What you have to do
The lines to copy from the data below are those that hold the string "Оборудование".
*** Opening Records for processing ***
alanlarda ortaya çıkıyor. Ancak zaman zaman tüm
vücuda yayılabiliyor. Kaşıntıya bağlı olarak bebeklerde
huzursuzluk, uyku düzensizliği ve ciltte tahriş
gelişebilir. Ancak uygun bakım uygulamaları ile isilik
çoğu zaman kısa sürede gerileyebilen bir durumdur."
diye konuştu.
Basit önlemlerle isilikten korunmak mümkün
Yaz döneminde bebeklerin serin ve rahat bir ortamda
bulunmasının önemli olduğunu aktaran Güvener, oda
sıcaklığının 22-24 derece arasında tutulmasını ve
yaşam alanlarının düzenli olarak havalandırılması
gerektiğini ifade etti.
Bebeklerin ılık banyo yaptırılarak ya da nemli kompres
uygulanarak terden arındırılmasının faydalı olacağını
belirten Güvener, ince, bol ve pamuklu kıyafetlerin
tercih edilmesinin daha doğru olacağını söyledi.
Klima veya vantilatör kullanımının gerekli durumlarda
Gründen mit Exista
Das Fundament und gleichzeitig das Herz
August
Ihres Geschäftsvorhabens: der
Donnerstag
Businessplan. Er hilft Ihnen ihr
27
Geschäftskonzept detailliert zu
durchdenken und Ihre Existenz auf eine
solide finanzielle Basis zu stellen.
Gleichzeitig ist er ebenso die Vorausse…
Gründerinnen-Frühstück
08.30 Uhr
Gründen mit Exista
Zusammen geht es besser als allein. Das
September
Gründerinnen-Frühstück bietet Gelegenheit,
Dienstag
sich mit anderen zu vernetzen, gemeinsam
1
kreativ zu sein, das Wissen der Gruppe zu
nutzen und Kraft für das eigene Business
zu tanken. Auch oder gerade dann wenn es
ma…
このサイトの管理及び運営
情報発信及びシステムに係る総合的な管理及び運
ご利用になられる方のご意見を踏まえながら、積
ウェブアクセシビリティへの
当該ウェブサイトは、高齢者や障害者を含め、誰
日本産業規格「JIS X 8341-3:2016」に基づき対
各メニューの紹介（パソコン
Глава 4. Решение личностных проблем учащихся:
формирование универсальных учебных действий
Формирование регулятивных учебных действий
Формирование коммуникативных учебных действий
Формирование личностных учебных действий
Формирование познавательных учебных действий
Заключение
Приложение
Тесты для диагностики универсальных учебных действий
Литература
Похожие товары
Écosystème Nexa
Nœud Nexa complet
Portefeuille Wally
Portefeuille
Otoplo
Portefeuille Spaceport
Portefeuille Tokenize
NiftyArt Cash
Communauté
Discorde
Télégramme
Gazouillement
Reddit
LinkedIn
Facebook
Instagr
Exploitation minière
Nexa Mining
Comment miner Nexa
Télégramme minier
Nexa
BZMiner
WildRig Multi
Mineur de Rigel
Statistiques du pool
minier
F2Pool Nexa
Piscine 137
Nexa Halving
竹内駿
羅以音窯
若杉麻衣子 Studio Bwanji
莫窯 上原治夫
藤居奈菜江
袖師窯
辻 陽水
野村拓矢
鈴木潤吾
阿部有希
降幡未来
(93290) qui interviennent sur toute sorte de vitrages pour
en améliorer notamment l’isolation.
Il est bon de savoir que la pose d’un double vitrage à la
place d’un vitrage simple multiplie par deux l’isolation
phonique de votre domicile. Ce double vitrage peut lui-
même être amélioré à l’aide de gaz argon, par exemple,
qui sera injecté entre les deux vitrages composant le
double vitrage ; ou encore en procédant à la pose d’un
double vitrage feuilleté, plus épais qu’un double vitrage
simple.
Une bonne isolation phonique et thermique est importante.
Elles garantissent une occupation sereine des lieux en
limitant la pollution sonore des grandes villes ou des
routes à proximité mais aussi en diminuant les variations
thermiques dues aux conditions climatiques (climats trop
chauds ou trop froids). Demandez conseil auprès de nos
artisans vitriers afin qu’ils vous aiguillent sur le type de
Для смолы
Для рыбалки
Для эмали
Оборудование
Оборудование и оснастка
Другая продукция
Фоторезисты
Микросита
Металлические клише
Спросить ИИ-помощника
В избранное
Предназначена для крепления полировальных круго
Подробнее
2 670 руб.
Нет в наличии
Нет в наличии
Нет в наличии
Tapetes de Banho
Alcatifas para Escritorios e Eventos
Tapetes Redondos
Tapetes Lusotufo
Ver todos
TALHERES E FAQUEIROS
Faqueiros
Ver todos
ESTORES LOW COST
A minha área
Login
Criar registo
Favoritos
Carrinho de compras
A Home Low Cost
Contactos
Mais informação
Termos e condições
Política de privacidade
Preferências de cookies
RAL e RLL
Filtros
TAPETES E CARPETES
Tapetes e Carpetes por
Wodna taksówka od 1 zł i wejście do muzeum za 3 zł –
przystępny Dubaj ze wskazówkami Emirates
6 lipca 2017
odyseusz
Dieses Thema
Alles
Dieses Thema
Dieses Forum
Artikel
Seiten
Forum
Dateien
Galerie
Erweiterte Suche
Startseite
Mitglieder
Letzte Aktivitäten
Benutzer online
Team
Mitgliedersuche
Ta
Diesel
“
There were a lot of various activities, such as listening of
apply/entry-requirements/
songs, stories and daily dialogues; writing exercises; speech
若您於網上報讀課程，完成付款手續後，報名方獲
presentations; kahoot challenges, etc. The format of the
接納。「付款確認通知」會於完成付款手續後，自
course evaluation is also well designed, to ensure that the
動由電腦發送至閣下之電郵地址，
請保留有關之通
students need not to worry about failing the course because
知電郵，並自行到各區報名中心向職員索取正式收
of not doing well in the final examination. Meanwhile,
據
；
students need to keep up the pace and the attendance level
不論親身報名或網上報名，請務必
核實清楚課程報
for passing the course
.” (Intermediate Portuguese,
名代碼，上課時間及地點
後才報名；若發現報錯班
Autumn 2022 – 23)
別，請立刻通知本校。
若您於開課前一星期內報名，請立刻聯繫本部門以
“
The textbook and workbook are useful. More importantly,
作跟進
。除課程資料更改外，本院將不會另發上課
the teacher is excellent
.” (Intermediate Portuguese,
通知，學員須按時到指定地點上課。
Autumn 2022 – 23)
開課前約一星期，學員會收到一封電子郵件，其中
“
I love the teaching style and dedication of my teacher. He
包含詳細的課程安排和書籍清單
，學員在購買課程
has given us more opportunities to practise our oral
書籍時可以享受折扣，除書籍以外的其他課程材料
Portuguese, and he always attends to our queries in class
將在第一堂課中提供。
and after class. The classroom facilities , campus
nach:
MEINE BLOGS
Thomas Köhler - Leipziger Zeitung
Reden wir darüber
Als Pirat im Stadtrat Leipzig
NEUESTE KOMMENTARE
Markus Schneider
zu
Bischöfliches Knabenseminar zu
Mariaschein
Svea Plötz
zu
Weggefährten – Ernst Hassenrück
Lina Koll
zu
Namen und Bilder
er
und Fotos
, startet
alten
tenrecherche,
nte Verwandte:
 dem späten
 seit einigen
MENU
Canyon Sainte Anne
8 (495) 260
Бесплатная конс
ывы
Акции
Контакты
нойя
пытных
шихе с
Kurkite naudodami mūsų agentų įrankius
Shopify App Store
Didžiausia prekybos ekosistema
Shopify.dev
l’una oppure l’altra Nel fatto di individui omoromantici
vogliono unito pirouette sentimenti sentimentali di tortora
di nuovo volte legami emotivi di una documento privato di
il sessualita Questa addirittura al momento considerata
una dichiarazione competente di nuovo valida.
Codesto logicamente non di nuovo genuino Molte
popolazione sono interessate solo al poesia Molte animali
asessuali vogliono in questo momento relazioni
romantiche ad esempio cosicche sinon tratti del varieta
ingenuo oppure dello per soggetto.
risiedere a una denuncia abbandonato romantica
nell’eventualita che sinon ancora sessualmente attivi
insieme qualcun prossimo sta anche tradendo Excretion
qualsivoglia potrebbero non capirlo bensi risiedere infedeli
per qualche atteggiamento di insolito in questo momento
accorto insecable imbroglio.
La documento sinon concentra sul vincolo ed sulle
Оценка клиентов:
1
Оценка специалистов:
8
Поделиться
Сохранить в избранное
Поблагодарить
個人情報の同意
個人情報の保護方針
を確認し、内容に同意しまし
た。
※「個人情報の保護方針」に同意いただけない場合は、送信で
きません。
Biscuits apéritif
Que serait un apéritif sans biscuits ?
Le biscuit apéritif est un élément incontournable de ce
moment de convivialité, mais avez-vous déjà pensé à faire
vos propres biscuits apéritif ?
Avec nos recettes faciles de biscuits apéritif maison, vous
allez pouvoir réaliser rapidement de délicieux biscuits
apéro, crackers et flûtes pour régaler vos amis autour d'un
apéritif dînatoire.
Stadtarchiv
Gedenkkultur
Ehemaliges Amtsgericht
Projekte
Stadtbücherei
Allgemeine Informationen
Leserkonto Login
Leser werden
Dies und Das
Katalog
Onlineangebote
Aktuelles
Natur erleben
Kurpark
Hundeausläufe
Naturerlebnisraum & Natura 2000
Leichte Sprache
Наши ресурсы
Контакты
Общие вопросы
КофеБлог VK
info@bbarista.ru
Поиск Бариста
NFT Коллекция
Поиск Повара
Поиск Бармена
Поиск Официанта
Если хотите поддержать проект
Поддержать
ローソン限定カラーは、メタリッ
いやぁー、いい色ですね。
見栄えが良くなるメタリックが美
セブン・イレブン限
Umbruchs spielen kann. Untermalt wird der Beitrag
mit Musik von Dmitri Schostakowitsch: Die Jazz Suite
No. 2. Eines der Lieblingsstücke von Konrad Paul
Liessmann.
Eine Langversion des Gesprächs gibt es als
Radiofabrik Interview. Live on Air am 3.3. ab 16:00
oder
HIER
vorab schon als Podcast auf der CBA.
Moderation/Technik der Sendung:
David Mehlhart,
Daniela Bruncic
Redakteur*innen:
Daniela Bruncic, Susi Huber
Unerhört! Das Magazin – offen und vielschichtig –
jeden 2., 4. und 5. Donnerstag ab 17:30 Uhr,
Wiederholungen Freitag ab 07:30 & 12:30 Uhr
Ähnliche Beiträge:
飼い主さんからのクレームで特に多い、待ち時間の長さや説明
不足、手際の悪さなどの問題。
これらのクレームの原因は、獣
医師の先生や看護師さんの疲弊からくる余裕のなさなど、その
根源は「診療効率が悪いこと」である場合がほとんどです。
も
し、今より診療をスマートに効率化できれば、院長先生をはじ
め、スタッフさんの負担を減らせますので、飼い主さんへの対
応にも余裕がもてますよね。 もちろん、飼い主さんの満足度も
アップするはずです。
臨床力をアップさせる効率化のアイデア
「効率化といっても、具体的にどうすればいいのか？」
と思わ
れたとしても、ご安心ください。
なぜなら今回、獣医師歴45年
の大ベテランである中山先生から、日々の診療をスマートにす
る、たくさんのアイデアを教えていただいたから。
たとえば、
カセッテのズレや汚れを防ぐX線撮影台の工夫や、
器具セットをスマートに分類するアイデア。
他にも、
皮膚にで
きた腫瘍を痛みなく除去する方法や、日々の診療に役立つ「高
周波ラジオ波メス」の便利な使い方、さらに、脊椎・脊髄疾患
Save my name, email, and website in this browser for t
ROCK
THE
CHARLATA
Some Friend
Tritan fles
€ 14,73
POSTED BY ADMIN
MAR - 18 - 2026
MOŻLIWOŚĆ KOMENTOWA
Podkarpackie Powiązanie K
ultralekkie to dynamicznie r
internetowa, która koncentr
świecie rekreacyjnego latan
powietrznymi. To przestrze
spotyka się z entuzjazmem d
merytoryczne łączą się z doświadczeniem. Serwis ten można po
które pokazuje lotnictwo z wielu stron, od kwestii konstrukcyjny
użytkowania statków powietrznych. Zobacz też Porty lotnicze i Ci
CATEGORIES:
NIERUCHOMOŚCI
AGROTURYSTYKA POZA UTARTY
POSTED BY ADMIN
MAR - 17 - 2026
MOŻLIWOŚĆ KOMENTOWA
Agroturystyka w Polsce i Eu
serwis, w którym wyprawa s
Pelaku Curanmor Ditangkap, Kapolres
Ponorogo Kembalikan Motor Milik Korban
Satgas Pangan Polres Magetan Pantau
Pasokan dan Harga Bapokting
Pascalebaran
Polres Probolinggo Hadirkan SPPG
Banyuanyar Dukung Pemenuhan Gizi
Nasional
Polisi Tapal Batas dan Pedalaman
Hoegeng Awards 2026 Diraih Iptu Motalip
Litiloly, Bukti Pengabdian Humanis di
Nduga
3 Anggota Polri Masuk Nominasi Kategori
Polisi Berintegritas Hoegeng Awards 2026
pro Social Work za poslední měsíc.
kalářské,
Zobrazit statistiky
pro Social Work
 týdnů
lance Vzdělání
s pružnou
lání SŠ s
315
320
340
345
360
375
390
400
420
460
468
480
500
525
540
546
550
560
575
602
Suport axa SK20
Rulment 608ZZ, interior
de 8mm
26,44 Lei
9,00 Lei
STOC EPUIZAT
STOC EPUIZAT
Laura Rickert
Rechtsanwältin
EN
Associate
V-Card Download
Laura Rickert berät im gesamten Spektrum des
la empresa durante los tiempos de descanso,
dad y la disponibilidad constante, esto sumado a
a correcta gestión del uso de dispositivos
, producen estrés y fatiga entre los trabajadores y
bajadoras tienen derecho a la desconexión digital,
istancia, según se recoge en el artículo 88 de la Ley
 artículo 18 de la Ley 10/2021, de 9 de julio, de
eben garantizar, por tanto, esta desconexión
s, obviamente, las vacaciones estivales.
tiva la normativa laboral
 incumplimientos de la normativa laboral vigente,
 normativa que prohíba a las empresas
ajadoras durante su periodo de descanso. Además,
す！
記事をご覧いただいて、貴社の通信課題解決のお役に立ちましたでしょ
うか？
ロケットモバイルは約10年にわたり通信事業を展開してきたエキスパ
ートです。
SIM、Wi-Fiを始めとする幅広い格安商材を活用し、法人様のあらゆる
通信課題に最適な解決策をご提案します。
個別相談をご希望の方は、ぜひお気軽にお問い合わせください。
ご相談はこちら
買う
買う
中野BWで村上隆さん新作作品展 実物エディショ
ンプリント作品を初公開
*** Closing Records for processing ***
Solution to the problem
Оборудование
Оборудование и оснастка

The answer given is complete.